Task input:
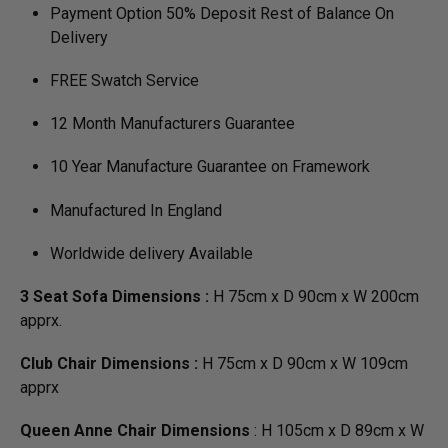
Payment Option 50% Deposit Rest of Balance On
Delivery
FREE Swatch Service
12 Month Manufacturers Guarantee
10 Year Manufacture Guarantee on Framework
Manufactured In England
Worldwide delivery Available
3 Seat Sofa Dimensions :
H 75cm x D 90cm x W 200cm
apprx.
Club Chair Dimensions :
H 75cm x D 90cm x W 109cm
apprx
Queen Anne Chair Dimensions
: H 105cm x D 89cm x W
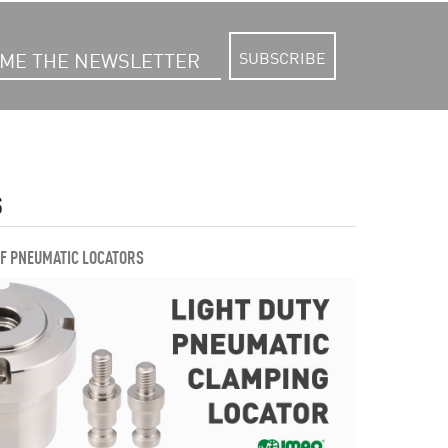
SUBSCRIBE
S
OF PNEUMATIC LOCATORS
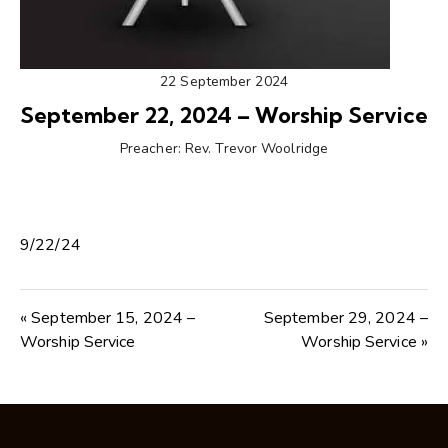
22 September 2024
September 22, 2024 – Worship Service
Preacher:
Rev. Trevor Woolridge
9/22/24
« September 15, 2024 –
September 29, 2024 –
Worship Service
Worship Service »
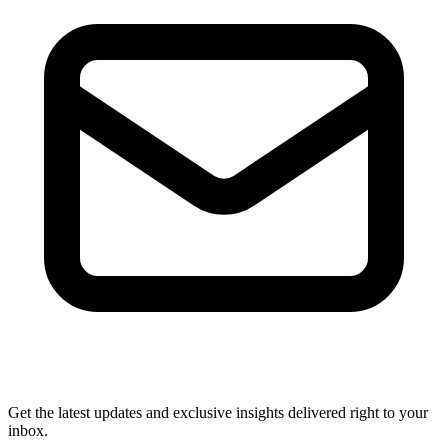
Get the latest updates and exclusive insights delivered right to your
inbox.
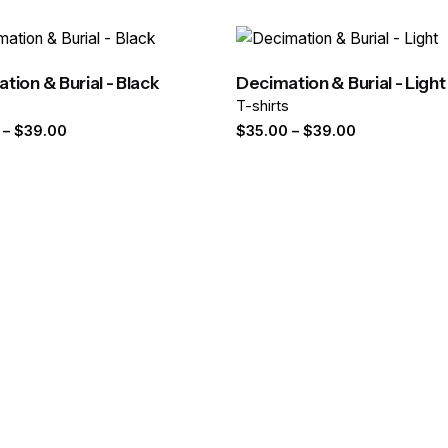
 fields are marked
*
tion & Burial - Black
Decimation & Burial - Light
s
T-shirts
Price
Price
–
$
39.00
$
35.00
–
$
39.00
range:
range:
$35.00
$35.00
through
through
$39.00
$39.00
Email
*
er for the next time I comment.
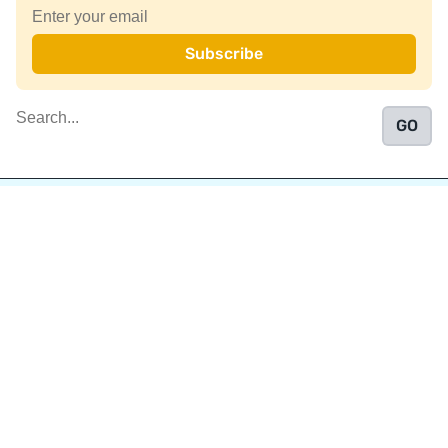
Join a community of over 1
million authors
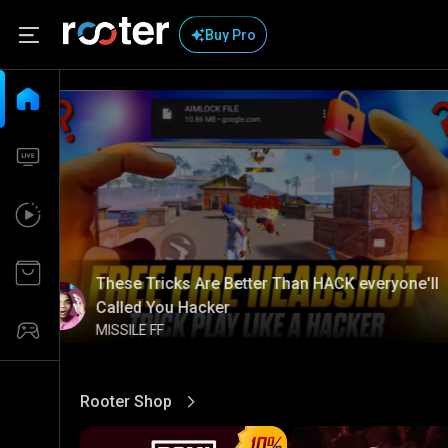
Buy Pro
These Tricks Are Better Than HACK everyone'll
Called You Hacker
MISSILE FF
Rooter Shop
View More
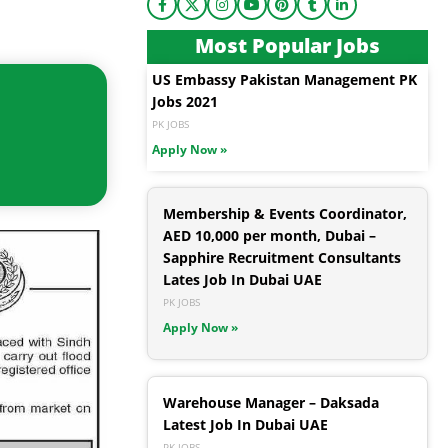
Most Popular Jobs
US Embassy Pakistan Management PK
Jobs 2021
PK JOBS
Apply Now »
Membership & Events Coordinator,
AED 10,000 per month, Dubai –
Sapphire Recruitment Consultants
Lates Job In Dubai UAE
PK JOBS
Apply Now »
Warehouse Manager – Daksada
Latest Job In Dubai UAE
PK JOBS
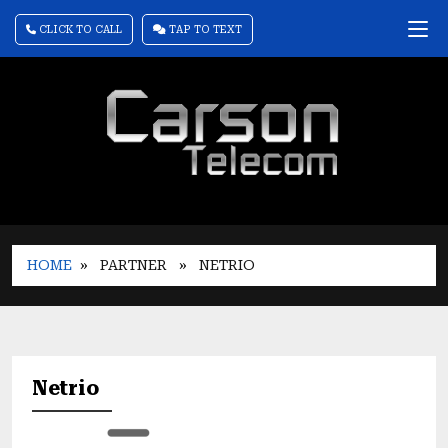
CLICK TO CALL
TAP TO TEXT
HOME
» PARTNER
» NETRIO
Netrio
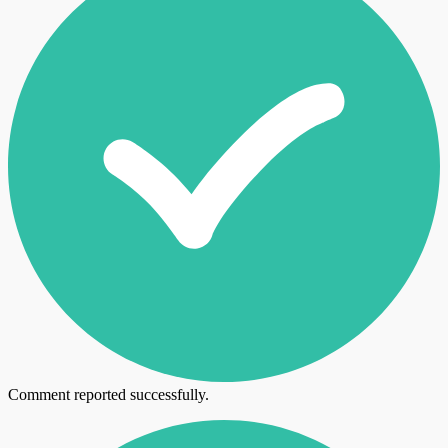
Comment reported successfully.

Aim of the task:
Word for word, copy every line of the data, excluding any pictures.

Response to the task:
Payment Option 50% Deposit Rest of Balance On
Delivery
FREE Swatch Service
12 Month Manufacturers Guarantee
10 Year Manufacture Guarantee on Framework
Manufactured In England
Worldwide delivery Available
3 Seat Sofa Dimensions :
H 75cm x D 90cm x W 200cm
apprx.
Club Chair Dimensions :
H 75cm x D 90cm x W 109cm
apprx
Queen Anne Chair Dimensions
: H 105cm x D 89cm x W
SUBSCRIBE
S
OF PNEUMATIC LOCATORS
22 September 2024
September 22, 2024 – Worship Service
Preacher:
Rev. Trevor Woolridge
9/22/24
« September 15, 2024 –
September 29, 2024 –
Worship Service
Worship Service »
Get the latest updates and exclusive insights delivered right to your
inbox.
 fields are marked
*
tion & Burial - Black
Decimation & Burial - Light
s
T-shirts
Price
Price
–
$
39.00
$
35.00
–
$
39.00
range:
range:
$35.00
$35.00
through
through
$39.00
$39.00
Email
*
er for the next time I comment.
Join a community of over 1
million authors
Buy Pro
These Tricks Are Better Than HACK everyone'll
Called You Hacker
MISSILE FF
Rooter Shop
View More
Most Popular Jobs
US Embassy Pakistan Management PK
Jobs 2021
PK JOBS
Apply Now »
Membership & Events Coordinator,
AED 10,000 per month, Dubai –
Sapphire Recruitment Consultants
Lates Job In Dubai UAE
PK JOBS
Apply Now »
Warehouse Manager – Daksada
Latest Job In Dubai UAE
PK JOBS
CLICK TO CALL
TAP TO TEXT
HOME
» PARTNER
» NETRIO
Netrio
Comment reported successfully.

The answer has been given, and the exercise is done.